У Шуры выпадает кружка из рук, теплый, сладкий чай расплескивается по полу. Вся она мгновенно слабеет. Перед ней, на кровати, вместо серого, запущенного, безвозрастного Кеши сидит, отпыхиваясь, улыбаясь смущенно, блаженно, синеглазый, чистенький, милый парнишечка с белесыми бровями, с мягким, розовым лицом. Кажется, там, на кухне, в железной ванне Седелкиных, вместе с недельной щетиной, вместе с грязью одинокой, неустроенной, бездомной жизни осталось и прежнее лицо Кеши — тусклое, угасшее, больное.
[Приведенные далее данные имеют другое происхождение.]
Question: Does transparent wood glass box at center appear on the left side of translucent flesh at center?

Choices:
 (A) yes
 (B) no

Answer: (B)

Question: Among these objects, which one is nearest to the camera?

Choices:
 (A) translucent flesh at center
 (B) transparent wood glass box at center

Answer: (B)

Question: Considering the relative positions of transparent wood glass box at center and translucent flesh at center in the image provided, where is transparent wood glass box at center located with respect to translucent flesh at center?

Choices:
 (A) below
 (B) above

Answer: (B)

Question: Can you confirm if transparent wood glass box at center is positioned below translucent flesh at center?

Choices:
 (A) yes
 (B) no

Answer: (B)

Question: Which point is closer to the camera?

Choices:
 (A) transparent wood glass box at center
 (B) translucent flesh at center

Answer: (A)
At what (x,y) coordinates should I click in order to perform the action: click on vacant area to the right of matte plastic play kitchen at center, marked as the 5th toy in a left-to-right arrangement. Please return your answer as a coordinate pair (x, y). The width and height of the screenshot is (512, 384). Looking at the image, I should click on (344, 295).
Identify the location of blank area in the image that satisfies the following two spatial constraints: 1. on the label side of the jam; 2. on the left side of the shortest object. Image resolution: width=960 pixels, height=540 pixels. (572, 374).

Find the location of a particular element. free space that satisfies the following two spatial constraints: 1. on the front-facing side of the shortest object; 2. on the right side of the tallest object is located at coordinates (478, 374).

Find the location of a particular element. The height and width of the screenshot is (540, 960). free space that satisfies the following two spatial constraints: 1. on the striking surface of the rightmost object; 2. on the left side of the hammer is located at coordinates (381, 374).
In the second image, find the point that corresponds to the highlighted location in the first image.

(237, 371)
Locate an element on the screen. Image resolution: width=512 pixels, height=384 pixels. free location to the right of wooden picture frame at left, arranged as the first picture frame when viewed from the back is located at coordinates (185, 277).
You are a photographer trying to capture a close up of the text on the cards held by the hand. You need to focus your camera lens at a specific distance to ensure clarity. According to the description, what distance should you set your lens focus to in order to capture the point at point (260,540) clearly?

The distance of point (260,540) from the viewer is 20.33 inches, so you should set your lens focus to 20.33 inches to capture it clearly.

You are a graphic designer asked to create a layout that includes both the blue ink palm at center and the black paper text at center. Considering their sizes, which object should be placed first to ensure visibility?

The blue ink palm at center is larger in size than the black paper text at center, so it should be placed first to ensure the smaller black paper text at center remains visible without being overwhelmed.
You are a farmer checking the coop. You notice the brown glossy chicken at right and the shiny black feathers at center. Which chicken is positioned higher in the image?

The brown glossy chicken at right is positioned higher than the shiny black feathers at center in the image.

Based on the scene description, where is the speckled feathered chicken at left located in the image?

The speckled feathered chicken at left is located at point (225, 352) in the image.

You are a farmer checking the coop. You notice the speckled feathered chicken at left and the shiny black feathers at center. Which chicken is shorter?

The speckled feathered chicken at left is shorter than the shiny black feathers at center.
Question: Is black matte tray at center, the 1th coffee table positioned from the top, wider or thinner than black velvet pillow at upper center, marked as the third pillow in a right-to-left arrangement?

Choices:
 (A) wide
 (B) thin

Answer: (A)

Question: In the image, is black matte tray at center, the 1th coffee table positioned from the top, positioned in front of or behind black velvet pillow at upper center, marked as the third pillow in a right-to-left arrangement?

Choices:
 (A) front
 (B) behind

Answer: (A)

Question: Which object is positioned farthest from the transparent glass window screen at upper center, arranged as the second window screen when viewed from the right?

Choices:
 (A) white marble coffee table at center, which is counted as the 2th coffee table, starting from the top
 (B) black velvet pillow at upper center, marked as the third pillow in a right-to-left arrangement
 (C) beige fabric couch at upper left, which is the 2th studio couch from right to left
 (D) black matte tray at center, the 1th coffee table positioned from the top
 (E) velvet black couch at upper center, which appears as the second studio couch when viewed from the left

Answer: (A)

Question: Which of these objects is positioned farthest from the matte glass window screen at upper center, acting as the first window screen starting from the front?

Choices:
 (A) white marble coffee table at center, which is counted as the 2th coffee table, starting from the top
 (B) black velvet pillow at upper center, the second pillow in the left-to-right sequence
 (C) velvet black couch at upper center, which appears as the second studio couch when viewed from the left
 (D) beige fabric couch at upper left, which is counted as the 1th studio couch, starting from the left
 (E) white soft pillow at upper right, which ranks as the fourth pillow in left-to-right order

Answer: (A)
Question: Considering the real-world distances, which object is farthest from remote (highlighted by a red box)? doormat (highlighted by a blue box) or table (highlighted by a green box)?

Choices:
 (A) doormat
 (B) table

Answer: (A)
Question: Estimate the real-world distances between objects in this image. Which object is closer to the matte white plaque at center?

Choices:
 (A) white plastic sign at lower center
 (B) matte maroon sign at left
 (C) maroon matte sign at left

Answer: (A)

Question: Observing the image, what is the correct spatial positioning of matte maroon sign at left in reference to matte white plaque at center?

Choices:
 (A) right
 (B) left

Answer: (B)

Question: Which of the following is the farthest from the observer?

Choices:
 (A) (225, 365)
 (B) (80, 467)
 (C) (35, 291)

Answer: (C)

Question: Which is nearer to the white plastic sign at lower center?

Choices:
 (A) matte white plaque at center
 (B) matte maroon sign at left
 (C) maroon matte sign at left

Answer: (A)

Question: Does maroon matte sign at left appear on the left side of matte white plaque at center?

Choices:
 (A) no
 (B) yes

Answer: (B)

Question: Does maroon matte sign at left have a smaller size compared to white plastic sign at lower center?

Почти суеверный страх охватывает бедную женщину, и хочет она спросить, сколько же лет Кеше, и не может — комом встали слова в горле, пол уходит из-под ног…
— Получай своего красавца, — весело, торжественно говорит ей Иван, но голос его доносится до Шуры точно сквозь глухую, в три кирпича, стену.
— Так сколько же годков-то тебе? Глядишь ты совсем пацаном.
— По документам двадцать шесть. А если по правде — двадцать четыре. Нам в детдоме, если кто хотел, приписывали годик-два…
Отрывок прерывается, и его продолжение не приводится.